START Data for the task
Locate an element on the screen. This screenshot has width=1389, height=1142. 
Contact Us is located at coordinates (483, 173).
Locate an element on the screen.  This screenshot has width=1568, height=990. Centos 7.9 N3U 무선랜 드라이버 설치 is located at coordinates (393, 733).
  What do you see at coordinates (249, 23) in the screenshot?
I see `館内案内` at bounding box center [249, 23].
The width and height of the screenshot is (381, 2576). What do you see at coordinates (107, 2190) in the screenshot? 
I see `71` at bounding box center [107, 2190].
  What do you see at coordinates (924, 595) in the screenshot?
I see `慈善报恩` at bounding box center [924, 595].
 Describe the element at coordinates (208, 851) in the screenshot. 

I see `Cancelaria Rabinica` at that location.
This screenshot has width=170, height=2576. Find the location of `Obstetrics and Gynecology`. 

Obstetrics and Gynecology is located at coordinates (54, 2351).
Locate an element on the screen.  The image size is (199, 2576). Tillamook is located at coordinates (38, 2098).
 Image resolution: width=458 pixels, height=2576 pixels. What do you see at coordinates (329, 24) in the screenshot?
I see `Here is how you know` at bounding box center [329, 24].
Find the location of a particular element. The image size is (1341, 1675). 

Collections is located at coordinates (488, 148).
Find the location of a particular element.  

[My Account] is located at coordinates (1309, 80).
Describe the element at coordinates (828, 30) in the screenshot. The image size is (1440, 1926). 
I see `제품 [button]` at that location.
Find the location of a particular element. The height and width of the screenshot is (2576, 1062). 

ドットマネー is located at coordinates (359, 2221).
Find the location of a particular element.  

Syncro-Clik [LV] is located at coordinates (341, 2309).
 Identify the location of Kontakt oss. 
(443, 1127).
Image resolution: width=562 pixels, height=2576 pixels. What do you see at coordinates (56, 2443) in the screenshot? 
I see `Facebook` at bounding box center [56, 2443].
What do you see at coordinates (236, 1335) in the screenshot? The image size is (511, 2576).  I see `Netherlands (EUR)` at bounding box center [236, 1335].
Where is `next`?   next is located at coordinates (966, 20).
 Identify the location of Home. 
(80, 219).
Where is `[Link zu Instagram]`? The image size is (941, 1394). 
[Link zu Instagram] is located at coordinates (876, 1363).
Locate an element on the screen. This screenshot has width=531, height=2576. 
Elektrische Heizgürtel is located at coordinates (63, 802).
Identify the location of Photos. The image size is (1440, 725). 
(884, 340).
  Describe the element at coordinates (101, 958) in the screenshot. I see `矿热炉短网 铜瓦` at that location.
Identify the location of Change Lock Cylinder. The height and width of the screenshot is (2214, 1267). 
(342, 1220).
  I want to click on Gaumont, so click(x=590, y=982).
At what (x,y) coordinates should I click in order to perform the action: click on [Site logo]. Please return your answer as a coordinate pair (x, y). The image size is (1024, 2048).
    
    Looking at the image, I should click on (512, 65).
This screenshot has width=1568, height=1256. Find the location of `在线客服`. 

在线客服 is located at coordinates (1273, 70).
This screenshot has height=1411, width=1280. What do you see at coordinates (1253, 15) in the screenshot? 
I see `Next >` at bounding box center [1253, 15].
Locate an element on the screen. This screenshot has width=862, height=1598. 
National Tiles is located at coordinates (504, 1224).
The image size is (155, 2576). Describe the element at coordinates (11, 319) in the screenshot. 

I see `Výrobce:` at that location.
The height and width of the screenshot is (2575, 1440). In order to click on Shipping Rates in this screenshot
END Data for the task
Assignment >> Repeat every entry above exactly, leaving nothing out.

Result below >>
Locate an element on the screen. This screenshot has width=1389, height=1142. 
Contact Us is located at coordinates (483, 173).
Locate an element on the screen.  This screenshot has width=1568, height=990. Centos 7.9 N3U 무선랜 드라이버 설치 is located at coordinates (393, 733).
  What do you see at coordinates (249, 23) in the screenshot?
I see `館内案内` at bounding box center [249, 23].
The width and height of the screenshot is (381, 2576). What do you see at coordinates (107, 2190) in the screenshot? 
I see `71` at bounding box center [107, 2190].
  What do you see at coordinates (924, 595) in the screenshot?
I see `慈善报恩` at bounding box center [924, 595].
 Describe the element at coordinates (208, 851) in the screenshot. 

I see `Cancelaria Rabinica` at that location.
This screenshot has width=170, height=2576. Find the location of `Obstetrics and Gynecology`. 

Obstetrics and Gynecology is located at coordinates (54, 2351).
Locate an element on the screen.  The image size is (199, 2576). Tillamook is located at coordinates (38, 2098).
 Image resolution: width=458 pixels, height=2576 pixels. What do you see at coordinates (329, 24) in the screenshot?
I see `Here is how you know` at bounding box center [329, 24].
Find the location of a particular element. The image size is (1341, 1675). 

Collections is located at coordinates (488, 148).
Find the location of a particular element.  

[My Account] is located at coordinates (1309, 80).
Describe the element at coordinates (828, 30) in the screenshot. The image size is (1440, 1926). 
I see `제품 [button]` at that location.
Find the location of a particular element. The height and width of the screenshot is (2576, 1062). 

ドットマネー is located at coordinates (359, 2221).
Find the location of a particular element.  

Syncro-Clik [LV] is located at coordinates (341, 2309).
 Identify the location of Kontakt oss. 
(443, 1127).
Image resolution: width=562 pixels, height=2576 pixels. What do you see at coordinates (56, 2443) in the screenshot? 
I see `Facebook` at bounding box center [56, 2443].
What do you see at coordinates (236, 1335) in the screenshot? The image size is (511, 2576).  I see `Netherlands (EUR)` at bounding box center [236, 1335].
Where is `next`?   next is located at coordinates (966, 20).
 Identify the location of Home. 
(80, 219).
Where is `[Link zu Instagram]`? The image size is (941, 1394). 
[Link zu Instagram] is located at coordinates (876, 1363).
Locate an element on the screen. This screenshot has width=531, height=2576. 
Elektrische Heizgürtel is located at coordinates (63, 802).
Identify the location of Photos. The image size is (1440, 725). 
(884, 340).
  Describe the element at coordinates (101, 958) in the screenshot. I see `矿热炉短网 铜瓦` at that location.
Identify the location of Change Lock Cylinder. The height and width of the screenshot is (2214, 1267). 
(342, 1220).
  I want to click on Gaumont, so click(x=590, y=982).
At what (x,y) coordinates should I click in order to perform the action: click on [Site logo]. Please return your answer as a coordinate pair (x, y). The image size is (1024, 2048).
    
    Looking at the image, I should click on (512, 65).
This screenshot has width=1568, height=1256. Find the location of `在线客服`. 

在线客服 is located at coordinates (1273, 70).
This screenshot has height=1411, width=1280. What do you see at coordinates (1253, 15) in the screenshot? 
I see `Next >` at bounding box center [1253, 15].
Locate an element on the screen. This screenshot has width=862, height=1598. 
National Tiles is located at coordinates (504, 1224).
The image size is (155, 2576). Describe the element at coordinates (11, 319) in the screenshot. 

I see `Výrobce:` at that location.
The height and width of the screenshot is (2575, 1440). In order to click on Shipping Rates in this screenshot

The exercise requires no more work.